4.2 LL EVALUATION FRAMEWORKS
This research identifies distinct yet interrelated categories that collectively capture the diversity of evaluation approaches within LLs. In this review, outcomes refer to tangible product and process-related results, impact refers to long-term, systemic changes and sustainability transitions, and effectiveness refers to the operational and procedural dimensions that underpin their overall performance. Each dimensions is anchored in the findings from the literature (Table 5).
Table 5
Evaluation framework type overview.
| EVALUATION FRAMEWORK TYPE | EVALUATION FRAMEWORK VALUE | REFERENCES |
|---|---|---|
| Outcome-oriented frameworks | Focus on assessing immediate, tangible results, such as innovations, prototypes, user satisfaction and learning enhancements | Ballon et al. (2018); Emblen-Perry (2019); Leminen et al. (2016); Santally et al. (2014); Ståhlbröst & Holst (2017); Van Geenhuizen (2018, 2019); Veeckman et al. (2013) |
| Impact-oriented frameworks | Assessing broader, longer term effects and societal contributions beyond just the immediate outputs | Bouwma et al. (2022); Bronson et al. (2021); Ceseracciu et al. (2023); Ciliberti et al. (2022); Grüneis et al. (2020); Paranunzio et al. (2023) |
| Effectiveness-oriented frameworks | Providing insights into operational mechanics of living labs (LLs) and evaluate whether the intended goals are achieved and LLs deliver on their claims of promoting innovation | Banerjee (2022); Berniak-Woźny & Szelągowski (2023); Guzmán et al. (2013); Huang et al. (2024); Kalinauskaite et al. (2021); Logghe & Schuurman (2017) |
| Hybrid frameworks | Attempt to bridge these gaps but highlight persistent challenges related to methodological integration and standardisation | Bronson et al. (2021); Paskaleva & Cooper (2021); Rosa et al. (2024); Schafer et al. (2024); Toffolini et al. (2021) |
Outcome evaluation frameworks typically focus on performance indicators, based on immediate, tangible results produced by LLs, that quantify outputs and measure progress against predefined benchmarks. Several publications highlight the importance of evaluating learning outcomes and co-created innovations. For example, Van Geenhuizen (2018) offers a framework that emphasises system-level performance by including questions on user feedback absorption, actor satisfaction and the openness of the LL to external networks, thereby providing a set of key performance factors with an outcome-oriented focus; whereas Leminen et al. (2016) examine how variations in network structure within LLs correlate with the production of radical versus incremental innovations, suggesting that outcome measures should also account for qualitative differences in innovation novelty.

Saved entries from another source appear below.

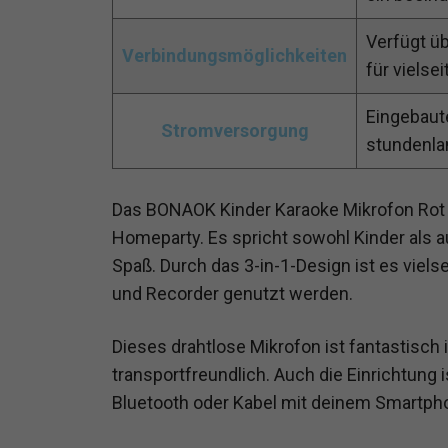
Verfügt ü
Verbindungsmöglichkeiten
für vielse
Eingebaute
Stromversorgung
stundenla
Das BONAOK Kinder Karaoke Mikrofon Rot is
Homeparty. Es spricht sowohl Kinder als 
Spaß. Durch das 3-in-1-Design ist es viels
und Recorder genutzt werden.
Dieses drahtlose Mikrofon ist fantastisc
transportfreundlich. Auch die Einrichtung i
Bluetooth oder Kabel mit deinem Smartpho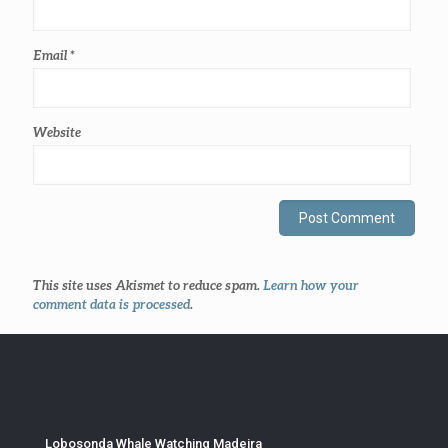
Email
*
Website
This site uses Akismet to reduce spam.
Learn how your
comment data is processed
.
Lobosonda Whale Watching Madeira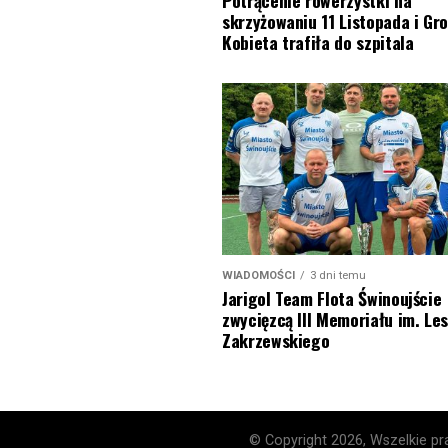
Potrącenie rowerzystki na
skrzyżowaniu 11 Listopada i Gro
Kobieta trafiła do szpitala
WIADOMOŚCI
3 dni temu
Jarigol Team Flota Świnoujście
zwycięzcą III Memoriału im. Le
Zakrzewskiego
© Copyright 2026, Wszelkie pra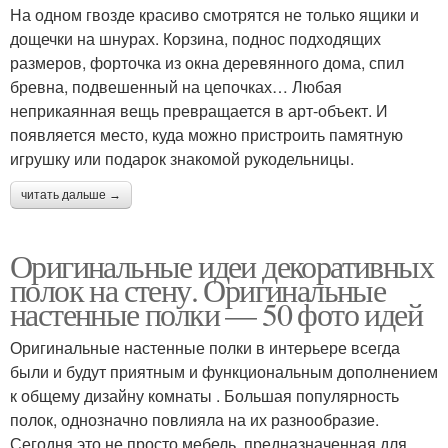
На одном гвозде красиво смотрятся не только ящики и
дощечки на шнурах. Корзина, поднос подходящих
размеров, форточка из окна деревянного дома, спил
бревна, подвешенный на цепочках… Любая
неприкаянная вещь превращается в арт-объект. И
появляется место, куда можно пристроить памятную
игрушку или подарок знакомой рукодельницы.
читать дальше →
Оригинальные идеи декоративных
полок на стену. Оригинальные
настенные полки — 50 фото идей
Оригинальные настенные полки в интерьере всегда
были и будут приятным и функциональным дополнением
к общему дизайну комнаты . Большая популярность
полок, однозначно повлияла на их разнообразие.
Сегодня это не просто мебель, предназначенная для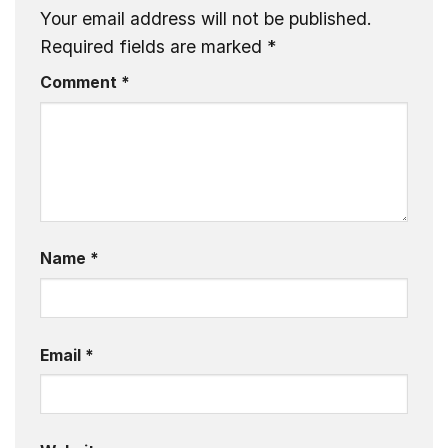
Your email address will not be published.
Required fields are marked
*
Comment
*
Name
*
Email
*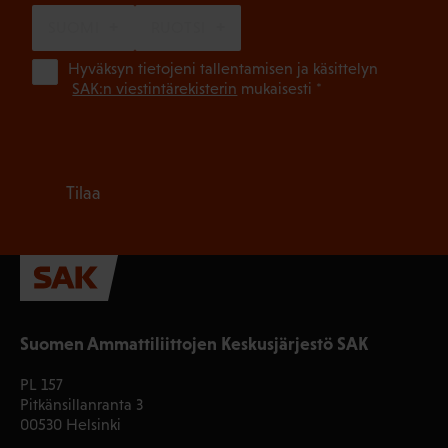
SUOMI
RUOTSI
(Pa
Hyväksyn tietojeni tallentamisen ja käsittelyn
SAK:n viestintärekisterin
mukaisesti *
Tilaa
Suomen Ammattiliittojen Keskusjärjestö SAK
PL 157
Pitkänsillanranta 3
00530 Helsinki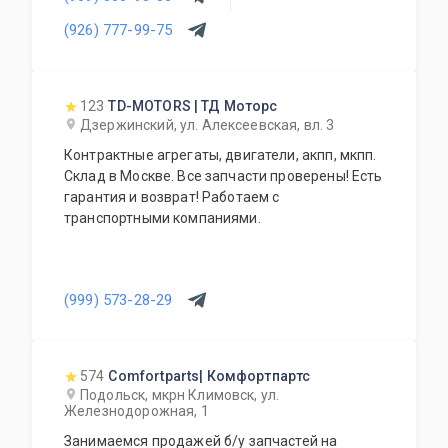
(926) 777-99-75
123
TD-MOTORS | ТД Моторс
Дзержинский, ул. Алексеевская, вл. 3
Контрактные агрегаты, двигатели, акпп, мкпп.
Склад в Москве. Все запчасти проверены! Есть
гарантия и возврат! Работаем с
транспортными компаниями.
(999) 573-28-29
574
Comfortparts| Комфортпартс
Подольск, мкрн Климовск, ул.
Железнодорожная, 1
Занимаемся продажей б/у запчастей на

Impact-oriented evaluation frameworks focus on the broader, long-term changes in the social, economic and environmental domains triggered by LLs. These frameworks extend beyond immediate outputs to address sustainability transitions, policy shifts and systemic transformations. For example, by centring user needs within real-life settings, LLs contribute to the formation of sustainable public policies and cross-sector collaborations (Ciliberti et al. 2022). Grüneis et al. (2020) further demonstrate that LLs in rural regions serve as platforms for innovating sustainable business models, with their evaluation frameworks incorporating long-term stakeholder partnerships and socio-economic development metrics. Additionally, Paranunzio et al. (2023) illustrate the transformative potential of LLs in coastal cities by evaluating participatory approaches that enhance climate resilience.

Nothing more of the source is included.